Add VITS 2 model - Githubissues

Marioando commented 4 weeks ago

Hi, I'm working on adding vits2 model to coqui framework, while testing the implementation, I found out that the model does train well on single gpu, but as soon as the second step in multigpu training all loss are normal , i.e loss0 and loss1, exept loss2 which is the loss of the duration discriminator layer( it became nan). So here is my question , do you think I need to modify the trainer or modify the batch sampler in the model. Also I have made some change to the trainer to filter out null gradient in multigpu but doesnt work . Here is what I have already tryed : decrease learning rate for the duration discriminator, add gradient clipping, decrease batch size to 1 for testing none work on multigpu. The model seems to learn well on single gpu setup.
Thanks

Marioando commented 4 weeks ago

--> TIME: 2024-11-01 07:59:12 -- STEP: 199/406 -- GLOBAL_STEP: 100200 | > loss_disc: 2.293909788131714 (2.353372510354123) | > loss_disc_real_0: 0.050190214067697525 (0.09111052809573301) | > loss_disc_real_1: 0.22900593280792236 (0.20297033208698484) | > loss_disc_real_2: 0.2125558704137802 (0.220549658090625) | > loss_disc_real_3: 0.2014939934015274 (0.22777624622960785) | > loss_disc_real_4: 0.2580271363258362 (0.22694031534782008) | > loss_disc_real_5: 0.23579958081245422 (0.23088655137836034) | > loss_0: 2.293909788131714 (2.353372510354123) | > grad_norm_0: tensor(38.8719, device='cuda:0') (tensor(168.8013, device='cuda:0')) | > loss_gen: 2.4380598068237305 (2.5592831391185973) | > loss_kl: 3.0022356510162354 (5.0805860691933145) | > loss_feat: 5.34114408493042 (5.2965420885900745) | > loss_mel: 20.770143508911133 (21.53628662722793) | > loss_duration: 1.849429965019226 (1.862948954404898) | > loss_1: 33.4010124206543 (36.335646701218515) | > grad_norm_1: tensor(815.8643, device='cuda:0') (tensor(1645.5496, device='cuda:0')) | > loss_dur_disc: nan | > loss_dur_disc_real_0: nan | > amp_scaler: 64.0 (227.05527638190944) | > loss_2: nan | > grad_norm_2: tensor(0) (tensor(0)) | > current_lr_0: 0.0002 | > current_lr_1: 0.0002 | > current_lr_2: 0.0002 | > step_time: 1.8149 (1.429261895280387) | > loader_time: 0.0206 (0.015218985140623162)

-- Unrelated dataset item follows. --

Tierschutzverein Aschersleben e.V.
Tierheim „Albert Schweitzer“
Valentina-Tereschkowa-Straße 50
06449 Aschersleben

Marioando commented 4 weeks ago

if optimizer_idx == 2:

            output_prob_for_real, output_probs_for_pred = self.dur_disc(
                self.model_outputs_cache['hidden_encoded_text'],
                self.model_outputs_cache['hidden_encoded_text_mask'],
                self.model_outputs_cache['real_durations'],  # logscaled
                self.model_outputs_cache['predicted_durations'] # logscaled
            )

            outputs = {
                "real_durations": self.model_outputs_cache['real_durations'],  # logscaled
                "predicted_durations": self.model_outputs_cache['predicted_durations']  # logscaled
            }

            with autocast(enabled=False):
                loss_dict = criterion[optimizer_idx](
                    output_prob_for_real,
                    output_probs_for_pred,
                )

            return outputs, loss_dict

eginhard commented 3 weeks ago

Cool, would be happy to add Vits 2! Are you basing it on the initial work from @p0p4k in https://github.com/coqui-ai/TTS/pull/3355?

Impossible to say why something isn't working without seeing any code. But I'm fine with merging something that just works with one GPU for now. It could be improved later. The original Vits had some issues with multi-GPU as well (#103), are these the same issues?